Now that it’s the daytime, I felt like I should elaborate a bit. So without further ado, I made a thing 🎏🎉

What is it?

Book Opener is a bot that listens for URLs posted in your Slack team. If any links to books are posted (right now it only works with Amazon links), it checks OpenLibrary.org and helpfully (obnoxiously?) posts a link if the book has a page in the public catalog.

Why?

Because Amazon is a place that sells books but isn’t really concerned with availability of information, yet the ol’ Amazon link is the most common (and typically the easiest) way of sharing books online.

Open Library exists in part to combat exactly this problem:

One web page for every book ever published.

I built Book Opener as a small effort to help push that bigger effort forward, and also as a small step in a much longer journey I’ve been plotting for a while.

On a more processes and execution side: it’s the first project I’ve completed entirely on my iPad Pro. Using Glitch on the iPad was a crazy cool experience. Maybe a bit rough around the edges (and some of that is how the iPad handles a keyboard) but there’s so much promise, and I’m excited for what opportunities this points to. I’ve been a huge fan of Glitch’s “starting from something that works” approach since they launched. While I’ve got a number of ideas after the experience, but for now I just say this: a native app could be really neat.
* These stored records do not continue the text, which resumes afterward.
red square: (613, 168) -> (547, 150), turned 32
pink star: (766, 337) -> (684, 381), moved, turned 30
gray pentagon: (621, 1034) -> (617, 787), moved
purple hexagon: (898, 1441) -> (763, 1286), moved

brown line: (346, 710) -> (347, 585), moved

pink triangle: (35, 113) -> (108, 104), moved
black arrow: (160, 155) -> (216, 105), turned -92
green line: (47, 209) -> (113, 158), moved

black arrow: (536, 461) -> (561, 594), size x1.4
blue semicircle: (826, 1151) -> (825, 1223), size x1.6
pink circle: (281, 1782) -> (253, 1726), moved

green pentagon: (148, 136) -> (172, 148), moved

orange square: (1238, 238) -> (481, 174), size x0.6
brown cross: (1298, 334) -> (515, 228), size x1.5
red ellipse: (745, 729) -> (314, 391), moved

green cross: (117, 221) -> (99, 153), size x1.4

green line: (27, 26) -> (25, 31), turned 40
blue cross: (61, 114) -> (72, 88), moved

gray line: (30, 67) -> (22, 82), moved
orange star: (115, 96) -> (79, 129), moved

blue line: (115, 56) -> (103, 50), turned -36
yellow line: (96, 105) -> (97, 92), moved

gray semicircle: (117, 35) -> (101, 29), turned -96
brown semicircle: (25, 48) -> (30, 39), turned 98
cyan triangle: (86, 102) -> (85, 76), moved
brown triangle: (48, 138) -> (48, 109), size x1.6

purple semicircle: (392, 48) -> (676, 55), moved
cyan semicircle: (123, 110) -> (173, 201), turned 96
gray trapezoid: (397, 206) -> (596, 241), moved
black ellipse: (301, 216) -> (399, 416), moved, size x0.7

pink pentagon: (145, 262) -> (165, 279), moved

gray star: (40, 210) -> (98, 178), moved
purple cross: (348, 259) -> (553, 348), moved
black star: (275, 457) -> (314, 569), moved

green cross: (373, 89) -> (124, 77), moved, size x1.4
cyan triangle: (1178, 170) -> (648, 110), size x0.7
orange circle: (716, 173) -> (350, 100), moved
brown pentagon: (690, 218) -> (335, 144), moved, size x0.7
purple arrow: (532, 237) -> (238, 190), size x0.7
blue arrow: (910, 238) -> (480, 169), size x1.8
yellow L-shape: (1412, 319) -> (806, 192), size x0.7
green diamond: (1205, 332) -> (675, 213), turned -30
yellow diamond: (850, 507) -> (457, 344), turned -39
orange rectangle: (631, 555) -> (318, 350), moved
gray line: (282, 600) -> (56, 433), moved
I used a starter bot kit by the ever-inspired and inspiring Jenn Schiffer and added some regex magic and an http call. It’s very limited, both by the nature of being little more than a sketch and due to the Open Library catalog, which can be a bit slim on newer titles. In fact, part of the motivation for building this is to help improve awareness of the project and thus increase contributions.

So what’s next?

There are a few key features I plan to add. The bot could use a bit of personality, the code could stand to be restructured and published on Github, rich link previews are up next, maybe integrating with more than just Amazon and Slack would be nice. Someday there might be nag-via-DM-feature to get link-posters to add missing books to the catalog. Like I said, step one in a journey I’ve been plotting for a while.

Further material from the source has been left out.